# Sale Bill for Mervil Newlan's Estate, Large Bicycle Collection. Arthur, Illinois May 14, NO BUYERS FEES or SALES Tax. Called the Auctioneer to verify!



## Bikes62557 (Apr 12, 2022)




----------



## Freqman1 (Apr 13, 2022)

Third time it’s been posted!


----------



## Bikes62557 (Apr 14, 2022)

Sale Bill for Sale of Mervil Newlan's Bicycle Collection. Also not listed will be many parts and accessories that it is estimated would fill over six (6) heaping pick up truck loads. Mervil had a house and three large garages full of vintage bicycles plus parts and accessories. Illinois auctions have NO sales tax and there is NO buyers fees.


----------



## J-wagon (Apr 14, 2022)

Wow! I'd go if I was nearby.


----------



## jammer (Apr 16, 2022)

I think we should be keeping it low key, just saying, ha. Cats out of the bag.


----------



## nick tures (May 14, 2022)

anyone get anything ?


----------



## babycalfs (May 18, 2022)

Hey all, 
This is probably a good excuse to make my first post on here but I'm hoping if anyone picked anything up at the auction, it went to a good home that will truly appreciate it. If anyone has pics, feel free to post them. Mervil was my grandfather and I grew up living next door to him and all these bikes and more-- he actually downsized a lot over the past couple decades. Family were required to publicly bid at this auction as well, and while I wish I could have kept more of his treasures in the family, I couldn't afford it. I focused on five bikes that I felt represented his interests and was prepared to have no limit on them. I may have set the tone of the auction when I spent $3100 for the first Krate with zero regrets. I'm pleased to say I scooped up the five I wanted including the '68 Orange Krate, 2 Black Phantoms (1951/1953), a 1955 Red Phantom, and a Green Phantom that just needs some love. I finally got them up to my house on Sunday so I can officially say that I've been a vintage bike collector for 3 days now, lol. I do a lot of endurance cycling on my two Specialized road bikes but never got into the vintage stuff until the last few months when I started doing research to try and keep some of his stuff in the family. Pretty sure I overpaid on the ones I got but I'm ok with that because at least I got them and have no desire to sell them at any price. I'd like to be more active on here and may post them in some of the channels when I start to clean them up. He had a lot of them, I think the final count was around 380 bikes at the auction.


----------



## GTs58 (May 18, 2022)

babycalfs said:


> Hey all,
> This is probably a good excuse to make my first post on here but I'm hoping if anyone picked anything up at the auction, it went to a good home that will truly appreciate it. If anyone has pics, feel free to post them. Mervil was my grandfather and I grew up living next door to him and all these bikes and more-- he actually downsized a lot over the past couple decades. Family were required to publicly bid at this auction as well, and while I wish I could have kept more of his treasures in the family, I couldn't afford it. I focused on five bikes that I felt represented his interests and was prepared to have no limit on them. I may have set the tone of the auction when I spent $3100 for the first Krate with zero regrets. I'm pleased to say I scooped up the five I wanted including the '68 Orange Krate, 2 Black Phantoms (1951/1953), a 1955 Red Phantom, and a Green Phantom that just needs some love. I finally got them up to my house on Sunday so I can officially say that I've been a vintage bike collector for 3 days now, lol. I do a lot of endurance cycling on my two Specialized road bikes but never got into the vintage stuff until the last few months when I started doing research to try and keep some of his stuff in the family. Pretty sure I overpaid on the ones I got but I'm ok with that because at least I got them and have no desire to sell them at any price. I'd like to be more active on here and may post them in some of the channels when I start to clean them up. He had a lot of them, I think the final count was around 380 bikes at the auction.

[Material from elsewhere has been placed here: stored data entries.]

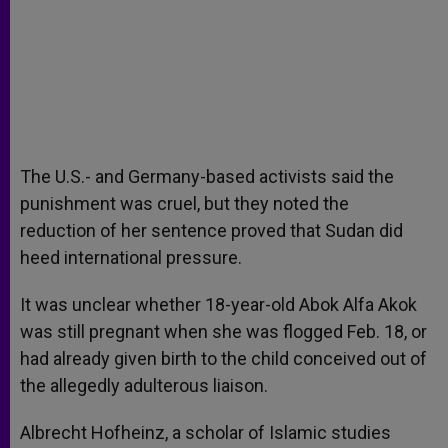
The U.S.- and Germany-based activists said the
punishment was cruel, but they noted the
reduction of her sentence proved that Sudan did
heed international pressure.
It was unclear whether 18-year-old Abok Alfa Akok
was still pregnant when she was flogged Feb. 18, or
had already given birth to the child conceived out of
the allegedly adulterous liaison.
Albrecht Hofheinz, a scholar of Islamic studies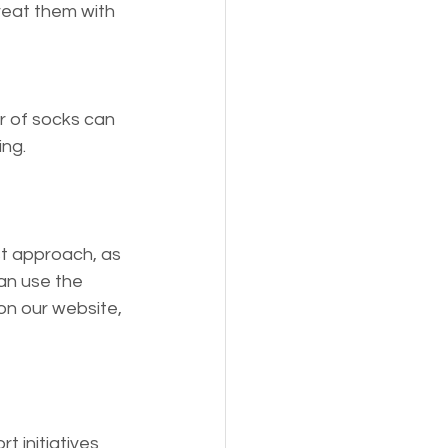
reat them with 
r of socks can 
ng. 
st approach, as 
an use the 
n our website, 
 initiatives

Welcome to the Cabe @babycalfs !


----------



## sworley (May 18, 2022)

Glad you found this place, @babycalfs. I'm the guy who you've been in touch with over on the Schwinn forums. This forum is much more lively. 

So glad you were able to get the bikes you wanted! Bummer about the family greed but glad to see you prevaled.


----------



## Freqman1 (May 18, 2022)

Welcome to the CABE!


----------



## babycalfs (May 18, 2022)

sworley said:


> Glad you found this place, @babycalfs. I'm the guy who you've been in touch with over on the Schwinn forums. This forum is much more lively.
> 
> So glad you were able to get the bikes you wanted! Bummer about the family greed but glad to see you prevaled.



yooo, good to see you over here. Yeah, I may switch over here. Seems to be a lot more active and much easier to navigate and post on. Appreciate your feedback through all this


----------